Digital twins (DT) are the key enablers for virtual design and optimization of smart manufacturing systems required for transformation to Industry 4.0. Recently many researchers have contributed to the development of DTs for smart production processes and manufacturing systems. DTs are being applied to manage the performance, effectiveness, and quality of a manufacturer’s fixed assets, such as manufacturing plants. DTs are also applied to shop-floor control, assembly production lines, and flexible manufacturing systems to optimize robustness, efficiency, autonomous failure detection, and production flow control [14]. Digital twin technology must be utilized for the design of AS/RS(s).

Rajković et al. [44] recommended that their presented model can be modified to optimize AS/RS with double deep SR machine by adding more variables and constraints.
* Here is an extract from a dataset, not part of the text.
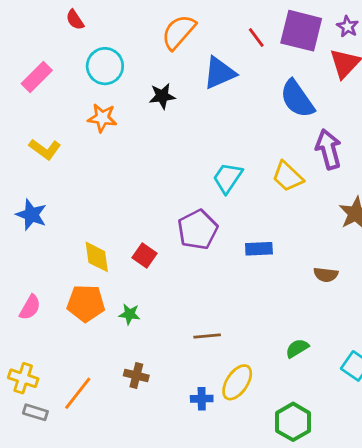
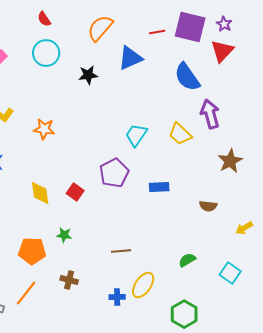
red semicircle: (75, 20) -> (44, 19), moved
red line: (256, 37) -> (157, 32), turned -63
orange star: (102, 118) -> (44, 129), moved
orange pentagon: (86, 303) -> (32, 251), moved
Ma and Wang [37] suggested having more than two I/O points and different assignment policies such as class-based storage policy and turnover based policy in order to understand the impact of I/O separation. Bertolini et al. [6] proposed an algorithm based on simulated annealing procedure to perform optimization for a more complex AS/RS where the storage compartments are double depth or two cranes share the same railway as a future study and also suggested that a new algorithm should be created and optimization can be performed for scheduling.

The scope of the study is not to include all the available articles about the theme, but to analyze a significant sample to give understandings about the recent best practices on design and optimization of AS/RS, assisting researchers and practitioners for further studies.